Mike Franklin sent in this little adventure of our friend Ferdinand Feghoot.
On a December trip to Frostbite Falls, Minnesota, Ferdinand Feghoot was summoned to the local college, Wossamotta U. by Inspector Fenwick, the Chief of Police. There he was confronted with an appalling scene. Bullwinkle, the town’s leading citizen, had been smashed flatter than a kippered herring by a falling safe.
“It’s a common enough means of death for cartoon characters,” Fenwick opined. “Every year we lose five or six citizens to falling safes. But this time it was no accident. This time, it’s murder!”
He showed Feghoot the ingenious deadfall trap rigged to rain financial ruin on an unsuspecting victim. Bullwinkle’s antlers were still entangled in the tripwire.
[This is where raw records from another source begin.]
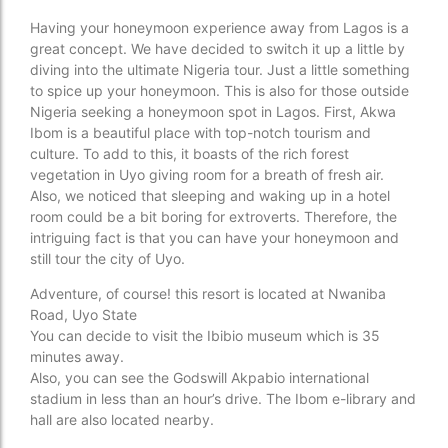
Having your honeymoon experience away from Lagos is a
great concept. We have decided to switch it up a little by
diving into the ultimate Nigeria tour. Just a little something
to spice up your honeymoon. This is also for those outside
Nigeria seeking a honeymoon spot in Lagos. First, Akwa
Ibom is a beautiful place with top-notch tourism and
culture. To add to this, it boasts of the rich forest
vegetation in Uyo giving room for a breath of fresh air.
Also, we noticed that sleeping and waking up in a hotel
room could be a bit boring for extroverts. Therefore, the
intriguing fact is that you can have your honeymoon and
still tour the city of Uyo.
Adventure, of course! this resort is located at Nwaniba
Road, Uyo State
You can decide to visit the Ibibio museum which is 35
minutes away.
Also, you can see the Godswill Akpabio international
stadium in less than an hour’s drive. The Ibom e-library and
hall are also located nearby.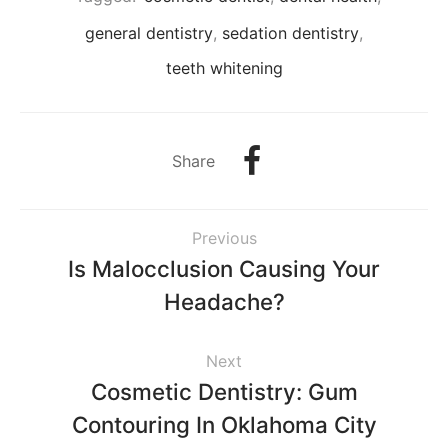
general dentistry
,
sedation dentistry
,
teeth whitening
Share
Previous
Is Malocclusion Causing Your
Headache?
Next
Cosmetic Dentistry: Gum
Contouring In Oklahoma City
Grasped tightly in one hand was a small statue of a Hindu god.
The dead quadruped’s best friend, Rocky the flying squirrel, had been with Bullwinkle at the time of his death, but when questioned by Feghoot the distraught rodent said all he could remember was seeing a rabbi fleeing the scene upon, of all things, a pogo stick. Fenwick immediately issued an APB for the rabbi.
“You’re wasting your time, Fenwick,” said Feghoot grimly, as he stood from his examination of the body.” “The rabbi has been framed. When you find him, he will tell you of some elaborate ruse that induced him to be on a pogo stick at this time and this place.”
“How do you know that, Feghoot?” asked the Inspector.
“This is the work of the Christmas Killer,” Feghoot declared. “I have been on the trail of this fiend for years, and I fear we might never catch him. Every December he arranges one of these grisly messages. Look! Didn’t you notice the smile on the victim’s face? The corners of his mouth have been propped up … by these!” He displayed two toothpicks he had taken from Bullwinkle’s mouth.
“I still don’t see how you know the murderer is the Christmas Killer,” said Fenwick.
“Isn’t it obvious!” Feghoot asked. “Wee Vishnu, a merry crushed moose, and a hoppy Jew near.”